La proposition française de 100 milliards de dollars devrait être maintenue, dont au moins 50 milliards destinés à l’Afrique, qui représente plus de 50 % de l’extrême pauvreté dans le monde. Si, disons, chacun des pays du G7 et trois ou quatre autres pays devaient contribuer à parts égales, cela nécessiterait un engagement d’environ 5 milliards de dollars de DTS chacun pour l’Afrique. 50 % de ces réallocations (25 milliards de dollars) pourraient aller à la BAD, 25 % (12,5 milliards de dollars) à d’autres institutions financières africaines et les 25 % restants à d’autres canaux comme le RST ou encore des swaps bilatéraux.
Cela est tout à fait réalisable, non seulement en raison de la capacité de décaissement de ces institutions africaines, mais aussi parce que la BAD et d’autres sont déjà désignées comme « détenteurs prescrits » de DTS. Cela signifie qu’ils peuvent détenir, convertir et utiliser des DTS.
En outre, la BAD a conçu au cours des deux dernières années un « instrument de capital hybride (HCI) » grâce auquel les nouveaux DTS peuvent être exploités 3 à 4 fois pour être rétrocédés aux pays membres.

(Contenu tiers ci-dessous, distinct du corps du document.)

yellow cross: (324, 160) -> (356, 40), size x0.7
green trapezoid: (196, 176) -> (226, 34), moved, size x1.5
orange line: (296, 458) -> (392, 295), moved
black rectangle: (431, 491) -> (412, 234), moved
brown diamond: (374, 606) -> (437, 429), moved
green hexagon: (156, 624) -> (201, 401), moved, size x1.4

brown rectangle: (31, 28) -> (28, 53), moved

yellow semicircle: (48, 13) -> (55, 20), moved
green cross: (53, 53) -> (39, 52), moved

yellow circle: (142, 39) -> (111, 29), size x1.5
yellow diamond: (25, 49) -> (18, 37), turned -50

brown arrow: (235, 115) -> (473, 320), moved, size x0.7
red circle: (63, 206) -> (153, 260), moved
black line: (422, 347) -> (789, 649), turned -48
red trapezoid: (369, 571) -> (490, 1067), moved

Elle a annoncé que pour que le HCI devienne opérationnel, la BAD a besoin d’au moins cinq pays contributeurs de DTS. En outre, certains pays contributeurs potentiels disposent de fonds communs spécifiques qui pourraient facilement être reconstitués avec des DTS. Par exemple, la BAD et la Banque populaire de Chine (PBOC) gèrent ensemble le Fonds Africa Growing Together (AGTF), capitalisé à hauteur de 2 milliards de dollars en 2014 et dont le renouvellement est prévu en 2024.

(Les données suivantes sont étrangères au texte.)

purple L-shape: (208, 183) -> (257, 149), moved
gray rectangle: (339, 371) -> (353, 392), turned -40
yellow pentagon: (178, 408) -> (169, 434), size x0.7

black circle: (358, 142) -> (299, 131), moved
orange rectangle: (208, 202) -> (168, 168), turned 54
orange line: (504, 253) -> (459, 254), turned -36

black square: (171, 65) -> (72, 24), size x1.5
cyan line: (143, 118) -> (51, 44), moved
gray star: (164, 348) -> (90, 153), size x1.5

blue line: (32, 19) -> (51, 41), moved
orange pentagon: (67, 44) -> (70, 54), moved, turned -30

En matière d’action climatique, les DTS sont également particulièrement utiles dans la mesure où ils permettent aux pays de relever des défis majeurs sans contracter de dette supplémentaire. Alors que le forum COP28 en cours se concentre sur les mécanismes innovants visant à accroître le financement du climat et du développement, il s’agit d’une excellente occasion pour les pays de s’engager à réaffecter leurs DTS par l’intermédiaire de la BAD et d’autres institutions financières africaines.
Une solution à long terme
La deuxième solution au problème des DTS est plus systémique et à long terme. Comme notre PDG l’a récemment expliqué dans un séance sur la réforme de l’architecture financière mondialela nécessité de réaffecter les DTS aux pays africains ne se serait pas fait sentir si le continent africain disposait dès le départ d’une plus grande part des 650 milliards de dollars de nouveaux DTS.

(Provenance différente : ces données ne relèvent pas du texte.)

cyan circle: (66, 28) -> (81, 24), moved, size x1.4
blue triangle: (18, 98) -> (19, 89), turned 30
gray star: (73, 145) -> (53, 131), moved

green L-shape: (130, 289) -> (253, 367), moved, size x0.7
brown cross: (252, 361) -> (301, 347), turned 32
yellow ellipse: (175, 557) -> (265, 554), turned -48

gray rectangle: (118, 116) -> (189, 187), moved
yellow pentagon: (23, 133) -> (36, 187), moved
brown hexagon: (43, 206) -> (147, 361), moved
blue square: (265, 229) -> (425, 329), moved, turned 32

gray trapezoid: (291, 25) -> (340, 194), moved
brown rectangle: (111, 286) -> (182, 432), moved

La « formule de quotas » actuelle pour le partage des DTS a été convenue pour la première fois en 1944 par 44 pays fondateurs. Parmi ces pays, quatre seulement étaient africains, dont deux (l’Afrique du Sud et l’Égypte) n’étaient pas encore indépendants. Dans le même temps, certains membres fondateurs, comme le Royaume-Uni et la France, détenaient encore 35 autres colonies et affirmaient que cela devrait leur accorder des parts de quota plus importantes. Cette histoire, ainsi que le fiasco des DTS autour du Covid-19, soulèvent la question de savoir si une réponse à long terme consiste à modifier la formule des quotas.
Le fiasco des DTS en Afrique a montré que le mandat et les instruments des institutions financières telles que le FMI sont bien trop limités pour résoudre les problèmes mondiaux actuels et futurs. Si le G7, le G20 et d’autres groupes de pays riches sont véritablement déterminés à gérer les futurs défis financiers mondiaux et à lutter contre la crise climatique à l’échelle mondiale, alors il faudrait réaffecter les DTS à l’Afrique et aux institutions africaines dès que possible, puis rectifier de manière significative la formule des quotes-parts du FMI dans les pays africains. faveur, devrait figurer en tête de leur ordre du jour.